Travelers are pouring back into California airports as COVID-19 numbers continue to trend downward and the number of vaccinated Americans increases.
"We've had several record-setting days compared to 2020,” says Doug Yakel, public information officer at San Francisco International Airport. “We're still at about 50 percent of our pre-pandemic numbers, but the numbers are trending in the right direction. It's good to see—it looks like an airport again around here."
Yakel adds that "all airport lounges, restaurants, and facilities have been open for many months now, so essentially it's business as usual for SFO, but with more people traveling."
“Business as usual” means that when people enter any U.S. airport or board a plane, they still need to wear a mask that covers their nose and mouth.
"It doesn't matter what any state or local government is doing. Every time local and state governments revise or eliminate their COVID restrictions, we reiterate the message that people still need masks for travel."
Travelers who haven't entered a U.S. airport since COVID shutdowns began will find that terminals look somewhat different. Since the beginning of the pandemic, officials have reconfigured airports to better protect the health and safety of both travelers and employees.

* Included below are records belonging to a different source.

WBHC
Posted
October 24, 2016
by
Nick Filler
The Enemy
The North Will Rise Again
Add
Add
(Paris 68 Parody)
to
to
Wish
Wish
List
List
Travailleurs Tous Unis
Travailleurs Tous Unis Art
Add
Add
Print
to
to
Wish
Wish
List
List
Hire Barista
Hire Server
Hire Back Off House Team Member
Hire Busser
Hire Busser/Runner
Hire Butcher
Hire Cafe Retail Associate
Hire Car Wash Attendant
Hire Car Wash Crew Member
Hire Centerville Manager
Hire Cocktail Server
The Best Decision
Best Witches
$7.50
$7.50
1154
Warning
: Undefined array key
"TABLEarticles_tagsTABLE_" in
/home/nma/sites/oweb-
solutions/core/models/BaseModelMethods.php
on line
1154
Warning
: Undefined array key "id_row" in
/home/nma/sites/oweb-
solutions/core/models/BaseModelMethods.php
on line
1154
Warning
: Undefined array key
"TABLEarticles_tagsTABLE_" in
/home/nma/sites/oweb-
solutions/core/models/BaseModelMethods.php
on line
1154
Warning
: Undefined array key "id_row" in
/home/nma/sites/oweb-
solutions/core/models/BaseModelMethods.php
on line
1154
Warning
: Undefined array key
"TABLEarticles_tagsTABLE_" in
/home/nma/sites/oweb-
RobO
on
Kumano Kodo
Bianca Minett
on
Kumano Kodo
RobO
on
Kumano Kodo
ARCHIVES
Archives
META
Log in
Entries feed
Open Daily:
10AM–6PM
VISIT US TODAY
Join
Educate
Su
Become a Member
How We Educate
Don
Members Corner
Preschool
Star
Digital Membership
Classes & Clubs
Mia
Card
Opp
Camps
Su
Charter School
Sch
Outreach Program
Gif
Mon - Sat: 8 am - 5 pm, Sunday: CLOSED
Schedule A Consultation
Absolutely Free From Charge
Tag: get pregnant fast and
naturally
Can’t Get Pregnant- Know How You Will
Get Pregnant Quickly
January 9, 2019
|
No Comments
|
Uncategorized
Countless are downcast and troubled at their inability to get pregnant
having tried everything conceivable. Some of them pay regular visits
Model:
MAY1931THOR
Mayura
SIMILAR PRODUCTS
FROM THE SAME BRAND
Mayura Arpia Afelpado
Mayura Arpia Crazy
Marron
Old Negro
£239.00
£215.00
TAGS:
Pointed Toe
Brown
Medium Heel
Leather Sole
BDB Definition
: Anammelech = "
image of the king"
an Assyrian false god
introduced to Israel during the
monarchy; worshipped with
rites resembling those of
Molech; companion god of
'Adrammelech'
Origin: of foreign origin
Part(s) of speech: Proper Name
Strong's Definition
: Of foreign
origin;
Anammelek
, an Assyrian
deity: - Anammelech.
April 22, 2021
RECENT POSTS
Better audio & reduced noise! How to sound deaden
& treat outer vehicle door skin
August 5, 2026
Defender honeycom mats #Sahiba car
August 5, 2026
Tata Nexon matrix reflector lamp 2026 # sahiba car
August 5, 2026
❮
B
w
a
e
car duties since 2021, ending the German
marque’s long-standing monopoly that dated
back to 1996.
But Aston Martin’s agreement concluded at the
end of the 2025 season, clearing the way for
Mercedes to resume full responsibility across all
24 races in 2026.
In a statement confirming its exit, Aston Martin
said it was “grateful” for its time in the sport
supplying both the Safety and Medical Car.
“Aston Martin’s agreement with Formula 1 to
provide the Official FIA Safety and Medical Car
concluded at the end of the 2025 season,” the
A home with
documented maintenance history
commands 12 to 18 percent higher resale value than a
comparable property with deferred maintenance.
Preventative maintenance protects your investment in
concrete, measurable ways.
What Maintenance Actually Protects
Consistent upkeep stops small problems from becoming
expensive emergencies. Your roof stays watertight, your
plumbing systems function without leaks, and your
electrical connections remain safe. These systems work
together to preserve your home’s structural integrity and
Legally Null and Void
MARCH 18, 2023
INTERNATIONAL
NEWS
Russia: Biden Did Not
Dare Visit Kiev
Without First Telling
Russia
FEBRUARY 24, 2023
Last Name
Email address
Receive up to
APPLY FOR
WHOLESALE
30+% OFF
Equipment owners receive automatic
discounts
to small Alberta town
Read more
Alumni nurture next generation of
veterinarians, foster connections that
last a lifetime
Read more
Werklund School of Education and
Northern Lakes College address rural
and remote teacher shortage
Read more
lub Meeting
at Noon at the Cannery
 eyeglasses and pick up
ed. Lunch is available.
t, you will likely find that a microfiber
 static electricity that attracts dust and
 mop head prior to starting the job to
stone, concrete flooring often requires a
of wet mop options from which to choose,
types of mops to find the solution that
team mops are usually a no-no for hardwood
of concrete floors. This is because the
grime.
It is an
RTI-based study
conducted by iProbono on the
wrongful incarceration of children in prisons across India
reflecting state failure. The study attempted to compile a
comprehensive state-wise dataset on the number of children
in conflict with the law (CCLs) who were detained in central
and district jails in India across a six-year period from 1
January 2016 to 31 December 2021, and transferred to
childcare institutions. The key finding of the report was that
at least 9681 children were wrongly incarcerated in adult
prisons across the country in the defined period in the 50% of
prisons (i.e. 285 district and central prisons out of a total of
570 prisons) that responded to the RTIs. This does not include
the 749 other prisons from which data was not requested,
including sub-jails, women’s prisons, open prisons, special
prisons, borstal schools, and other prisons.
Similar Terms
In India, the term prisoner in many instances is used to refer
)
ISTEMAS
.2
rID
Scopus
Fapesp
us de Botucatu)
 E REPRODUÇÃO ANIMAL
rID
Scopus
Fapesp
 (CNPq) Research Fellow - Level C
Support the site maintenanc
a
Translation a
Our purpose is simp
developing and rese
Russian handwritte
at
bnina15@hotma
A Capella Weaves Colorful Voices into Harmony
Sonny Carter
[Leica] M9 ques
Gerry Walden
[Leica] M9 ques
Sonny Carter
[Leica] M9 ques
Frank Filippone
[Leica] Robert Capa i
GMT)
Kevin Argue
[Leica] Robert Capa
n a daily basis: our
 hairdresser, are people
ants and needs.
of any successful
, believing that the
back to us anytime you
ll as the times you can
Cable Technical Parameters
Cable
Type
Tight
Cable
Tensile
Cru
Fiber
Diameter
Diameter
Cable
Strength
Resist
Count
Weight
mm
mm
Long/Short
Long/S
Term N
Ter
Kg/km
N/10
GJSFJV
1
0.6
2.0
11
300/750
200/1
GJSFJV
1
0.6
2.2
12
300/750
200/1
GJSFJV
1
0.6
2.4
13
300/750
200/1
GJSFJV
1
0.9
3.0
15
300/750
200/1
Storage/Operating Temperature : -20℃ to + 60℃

"At John Wayne Airport, we have signage everywhere encouraging people to wear their masks, stay physically distant, and wash their hands," says John Wayne Airport communications manager Marisa Unvert. "We have signage on the floors for physical distancing. We have protective shields at TSA and the concessions. We're cleaning and sanitizing regularly."
Not all of the airports' protective measures are readily visible. At Sacramento International Airport, for example, the amount of fresh air circulating in buildings has increased from 10 percent to 100 percent. Los Angeles International Airport has employed advanced ultraviolet light technology to better clean the air in terminals.
As travelers take to the skies in increasing numbers, airlines are launching new routes at cities across California. Alaska Airlines has added daily nonstop service from Santa Rosa's Charles M. Schultz Sonoma County Airport to Hollywood Burbank Airport, as well as routes from Santa Rosa to Orange County and San Diego. Alaska Airlines also offers nonstop flights from Santa Barbara Airport to San Diego and Oakland.
Southwest Airlines added two daily nonstops from Sacramento to Palm Springs Airport, and Alaska Airlines now offers a nonstop flight from San Jose to Palm Springs. Travelers headed to Yosemite or Sequoia and Kings Canyon can take advantage of Fresno Yosemite International Airport with nonstop flights to and from San Diego, Los Angeles, and San Francisco.
Even with this abundance of added flights and airports' upgraded health-and-safety measures, some travelers may still feel a bit anxious waiting in a terminal or boarding their first flight since pre-pandemic times. John Wayne Airport has implemented a soothing cure: Through its AirPAWS program, volunteers from Orange County Animal Allies bring trained therapy dogs—golden retrievers, Labradors, poodles, pugs, and more—to stroll through the terminal. The furry, four-legged ambassadors hang out at airline waiting areas—leashed to their handlers, of course—and do their tail-wagging best to make travelers smile.
The canine ambassador program is popular with kids and people of all ages, Unvert says. Travelers can pet or take selfies with the animals, or just enjoy a dog-friendly chat with their handlers. "They're highly trained therapy dogs, and they're very docile and sweet. They just walk around and greet passengers, and they have a calming effect on people."